### Instructions to follow
Report every line in the records below that holds the word "Username".

Stored items:
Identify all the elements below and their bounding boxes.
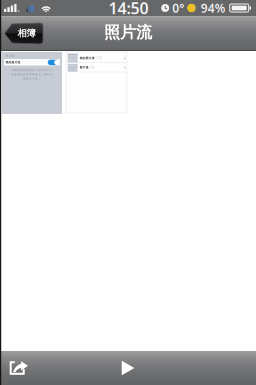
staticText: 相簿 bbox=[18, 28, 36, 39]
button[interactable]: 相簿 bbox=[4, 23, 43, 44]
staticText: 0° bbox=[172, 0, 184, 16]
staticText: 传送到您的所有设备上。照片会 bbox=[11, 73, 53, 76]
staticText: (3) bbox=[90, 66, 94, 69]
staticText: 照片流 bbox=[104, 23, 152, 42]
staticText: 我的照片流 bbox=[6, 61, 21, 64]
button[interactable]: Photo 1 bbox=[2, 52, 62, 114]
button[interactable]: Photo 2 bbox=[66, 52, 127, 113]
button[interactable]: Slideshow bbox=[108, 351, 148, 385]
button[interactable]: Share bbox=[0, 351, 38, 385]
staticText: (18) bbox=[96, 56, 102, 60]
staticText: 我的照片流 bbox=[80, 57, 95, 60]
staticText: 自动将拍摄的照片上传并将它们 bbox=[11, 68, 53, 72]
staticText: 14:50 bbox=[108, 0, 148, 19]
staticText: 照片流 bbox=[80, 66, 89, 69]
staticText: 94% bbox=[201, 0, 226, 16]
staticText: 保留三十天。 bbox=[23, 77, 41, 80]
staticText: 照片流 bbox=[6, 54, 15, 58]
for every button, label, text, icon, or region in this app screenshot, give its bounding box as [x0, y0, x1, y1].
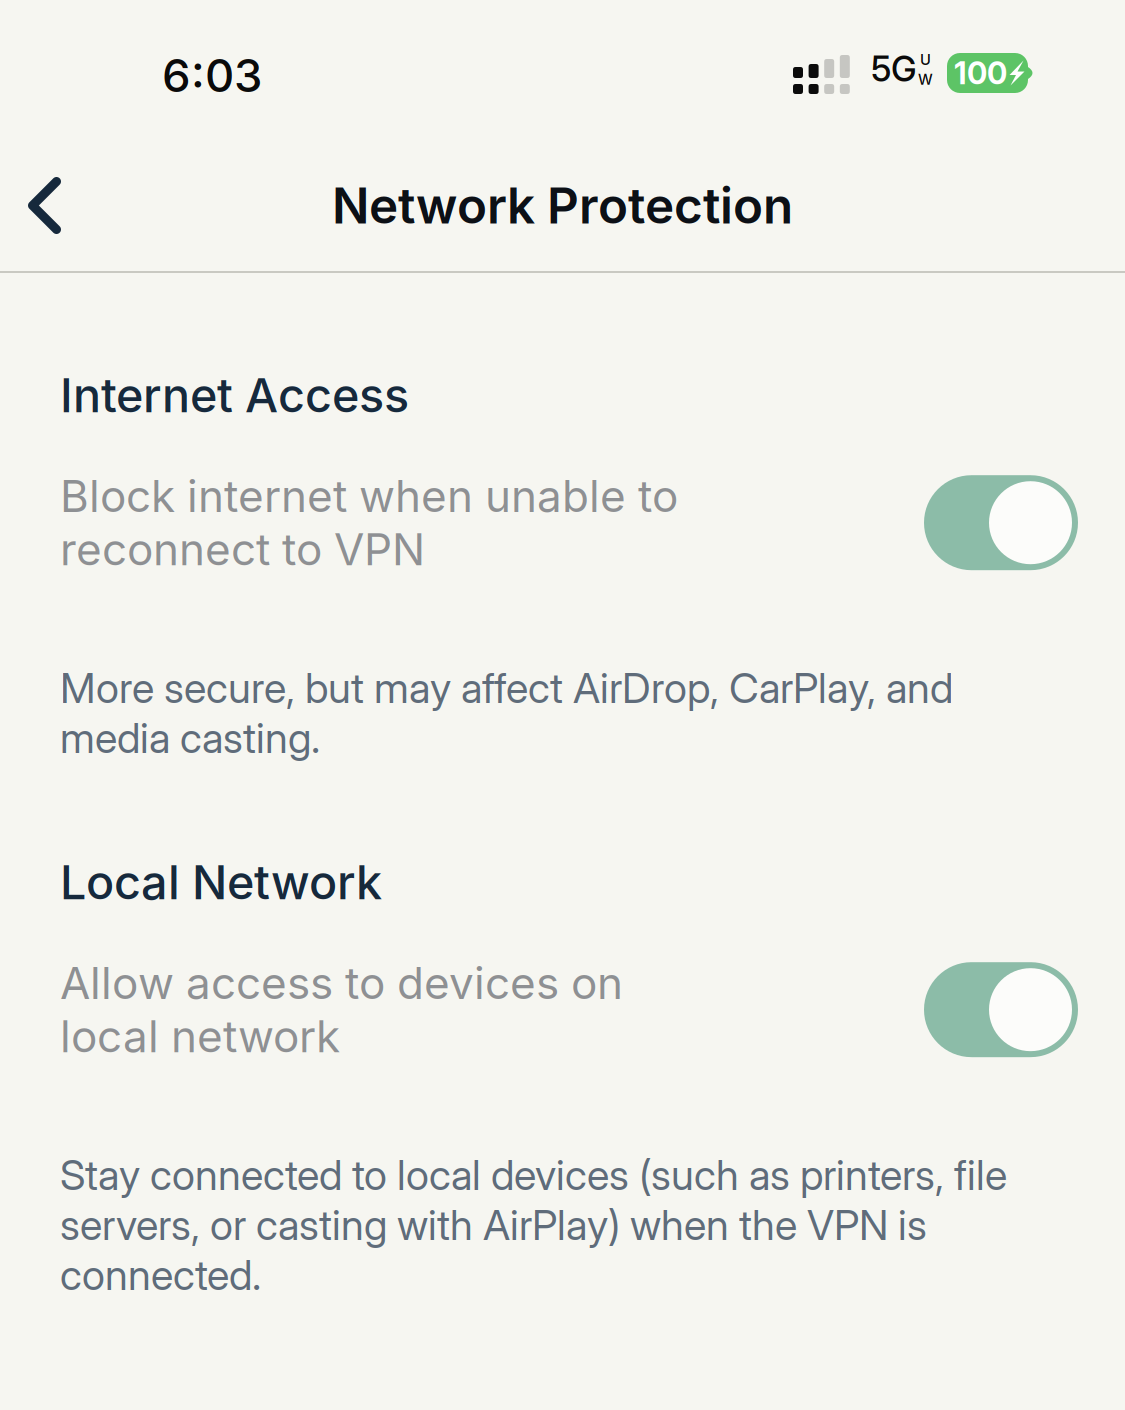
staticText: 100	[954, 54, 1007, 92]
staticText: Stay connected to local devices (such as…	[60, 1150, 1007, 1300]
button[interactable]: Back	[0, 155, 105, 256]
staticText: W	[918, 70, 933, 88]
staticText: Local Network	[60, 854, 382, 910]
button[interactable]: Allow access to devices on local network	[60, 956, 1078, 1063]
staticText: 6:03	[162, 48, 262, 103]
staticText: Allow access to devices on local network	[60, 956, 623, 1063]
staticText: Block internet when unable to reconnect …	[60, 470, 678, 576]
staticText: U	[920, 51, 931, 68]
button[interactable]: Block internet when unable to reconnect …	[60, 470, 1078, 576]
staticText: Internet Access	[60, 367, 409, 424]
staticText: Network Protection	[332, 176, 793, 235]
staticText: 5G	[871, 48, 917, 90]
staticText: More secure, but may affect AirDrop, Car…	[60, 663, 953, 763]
---
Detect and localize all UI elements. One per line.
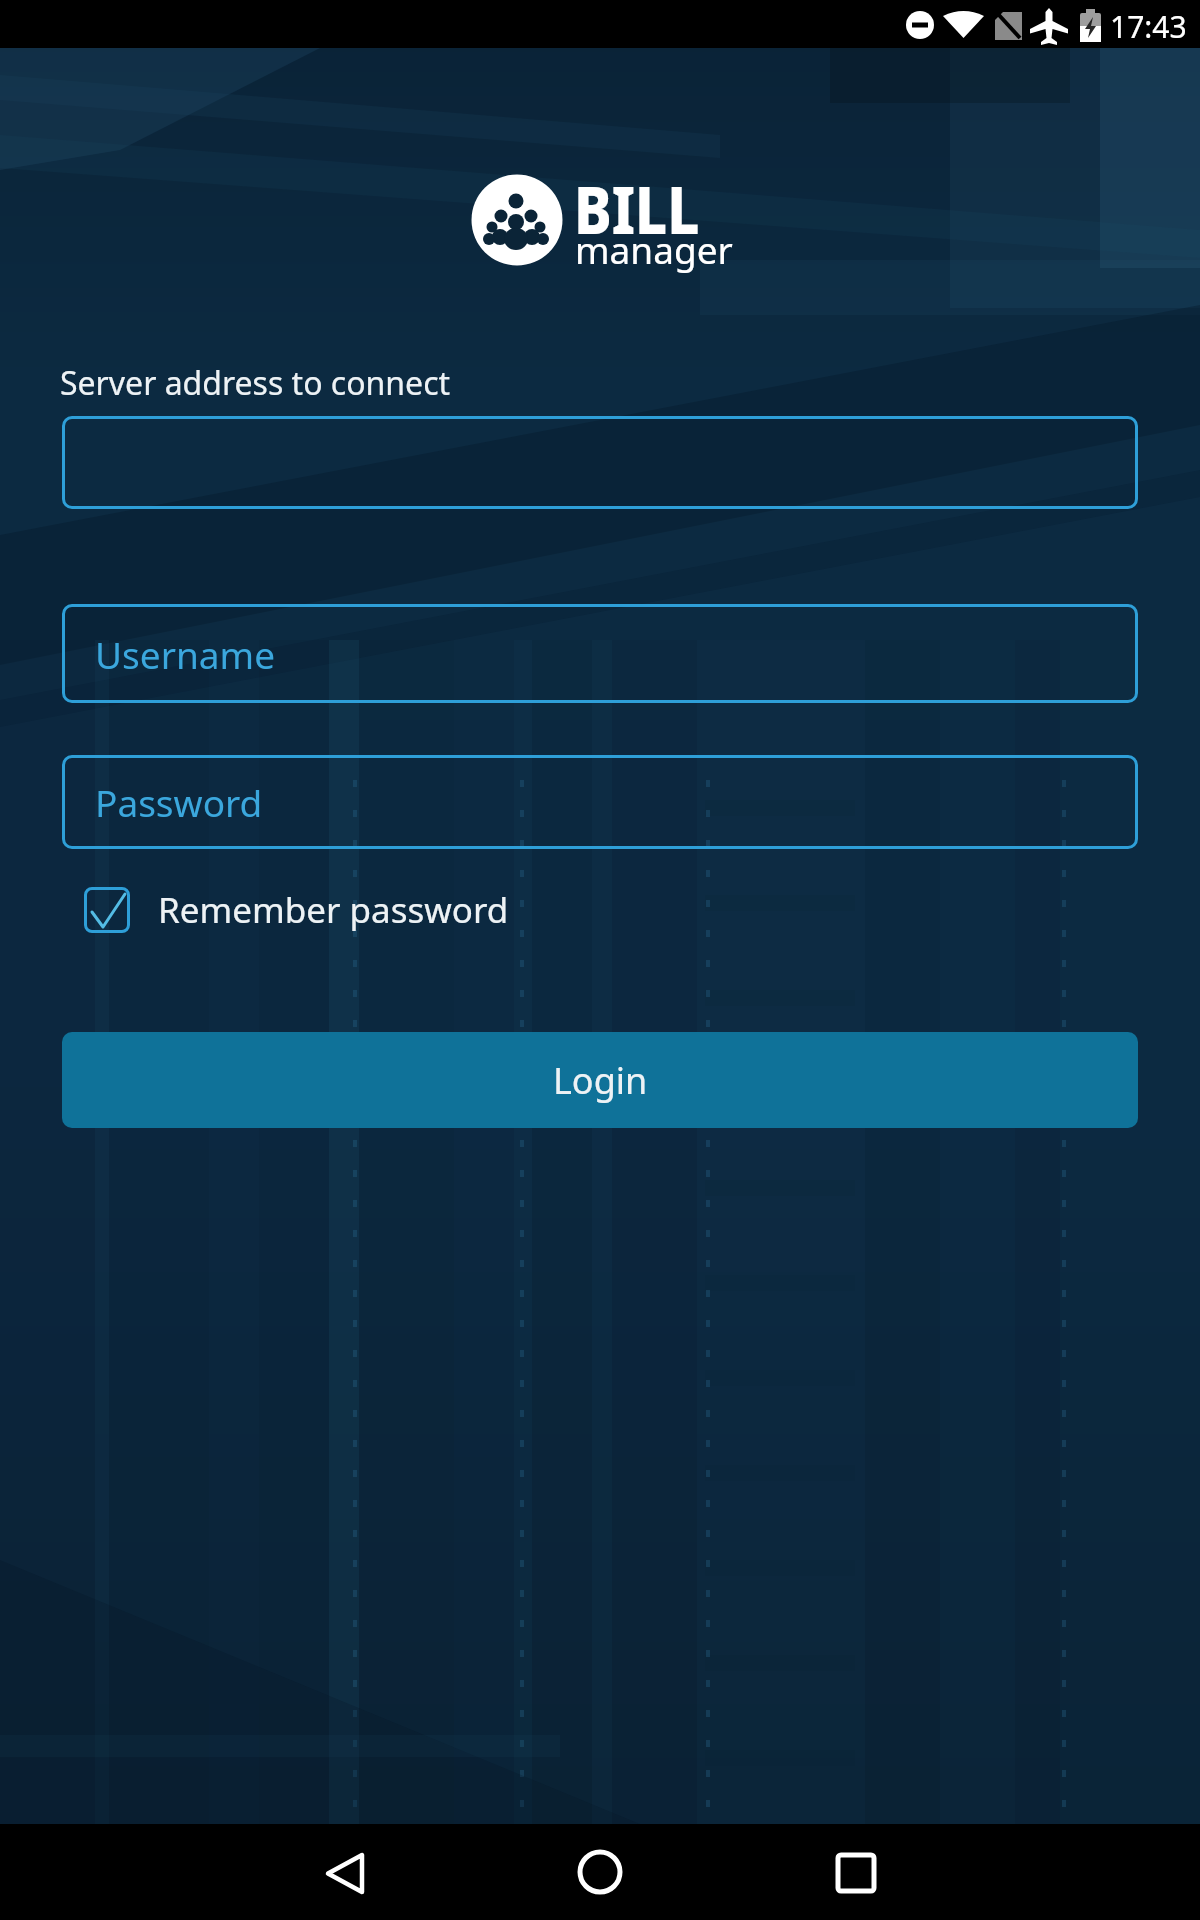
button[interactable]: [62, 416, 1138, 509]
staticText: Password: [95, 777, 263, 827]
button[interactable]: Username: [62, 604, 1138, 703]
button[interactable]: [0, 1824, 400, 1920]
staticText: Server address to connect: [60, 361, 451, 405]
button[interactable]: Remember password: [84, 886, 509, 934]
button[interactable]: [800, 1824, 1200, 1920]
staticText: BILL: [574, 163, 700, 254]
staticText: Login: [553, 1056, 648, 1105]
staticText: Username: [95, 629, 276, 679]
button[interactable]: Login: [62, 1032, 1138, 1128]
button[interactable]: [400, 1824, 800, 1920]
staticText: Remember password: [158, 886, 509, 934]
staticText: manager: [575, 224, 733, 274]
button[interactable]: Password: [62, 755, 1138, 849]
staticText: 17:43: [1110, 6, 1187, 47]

### Solution
button[interactable]: Username: [62, 604, 1138, 703]
staticText: Username: [95, 629, 276, 679]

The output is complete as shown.